A apropriação dessa Federação pelos surdos é repleta de significados. Simboliza uma vitória contra os ouvintes que consideravam a eles, surdos, incapazes de opinar e dedicar sobre seus próprios assuntos e entre eles, sublinha o papel da linguagem de sinais na educação regular. Desnuda, ainda, uma mudança de perspectiva, ou de representação discursiva, a respeito de si próprios: ao alterarem a denominação “deficientes auditivos”, impressa na sigla FENEIDA, para “Surdos”, em FENEIS, deixam claro que recusavam a atributo estereotipado que normalmente os ouvintes ainda lhe conferem, isto é, o de serem “deficientes”.

Entendo que as relações entre surdos e ouvintes são permeadas por jogos de pode e saber, no entanto penso que essas relações não se dão numa lógica binária entre o bem e o mal, mas como um poder que produz significados. Nesse sentido, me aproximo ao que Foucault (1996) diz sobre o poder,

O que faz com que o poder se mantenha e que seja aceito é simplesmente que ele não pesa só como uma força que diz não, mas que de fato ele permeia, produz coisas, induz ao prazer, forma saber, produz discurso. Deve-se considerá-lo como uma rede produtiva que atravessa todo corpo social muito mais do que uma instância negativa que tem por função reprimir (FOUCAULT, 1996, p. 8).

Com a contemporaneidade o movimento surdo continua ativo, mas, com as novas maneiras. As lutas e reivindicações da militância surda que se movimentam a favor dessas causas vêm aos poucos conquistando mais espaço, tornando visível e possível a existência de uma escola desejada pela comunidade surda. As lutas de comunidade surda são para buscar o reconhecimento da diversidade cultural. Corroboro com a visão da pesquisadora surda Gládis Perlin sobre movimento surdo: “Para o movimento surdo, contam as instâncias que afiram a busca do direito do indivíduo surdo ser diferente nas questões sociais, politicas e econômicas que envolvem o mundo do trabalho, da saúde da educação do bem-estar social” (PERLIN, 1998, p. 71).
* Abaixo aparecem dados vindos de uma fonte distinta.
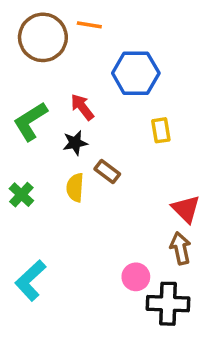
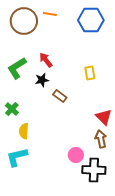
blue hexagon: (136, 73) -> (91, 20), moved
yellow semicircle: (75, 188) -> (24, 131), moved
cyan L-shape: (30, 280) -> (17, 157), turned 30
A história das comunidades surdas do Brasil é muito rica e recheada de experiências de vida das pessoas surdas que presenciaram o movimento surdo desde seu começo. A reunião dos surdos em comunidades como associações, federações, confederações e outras entidades como igrejas tiveram muitos objetivos, mas o principal deles foi o de defender a educação de surdos e da língua de sinais. Hoje em dia é muito fácil registrar as histórias do movimento surdo porque estamos na era tecnologia que colabora muito com esses registros, temos a câmera digital, computador, filmadoras, vídeos, celulares, e-mail que deixam todo mundo dentro das informações e atualizados. No entanto, temos poucos registros oficias sobre o movimento surdo e a sua história, isso se deu pelo fato de não haver métodos de registros que pudessem capturar a língua de sinais na época em que esse movimento foi criado. Não perdemos de vista que o uso de filmadoras, máquinas digitais e DVDs são muito recentes nas pesquisas no campo da educação de surdo. São muitas histórias que os surdos contam e são passadas de gerações em gerações, no entanto, há um número grande de histórias contadas por surdos e ouvintes simpatizantes pela educação de surdos, que por não haver formas de registro se perderam. Rangel (2004) reforça que seria importante ter um museu com registros, fotos, recortes de jornais e tudo para manter a história “viva”.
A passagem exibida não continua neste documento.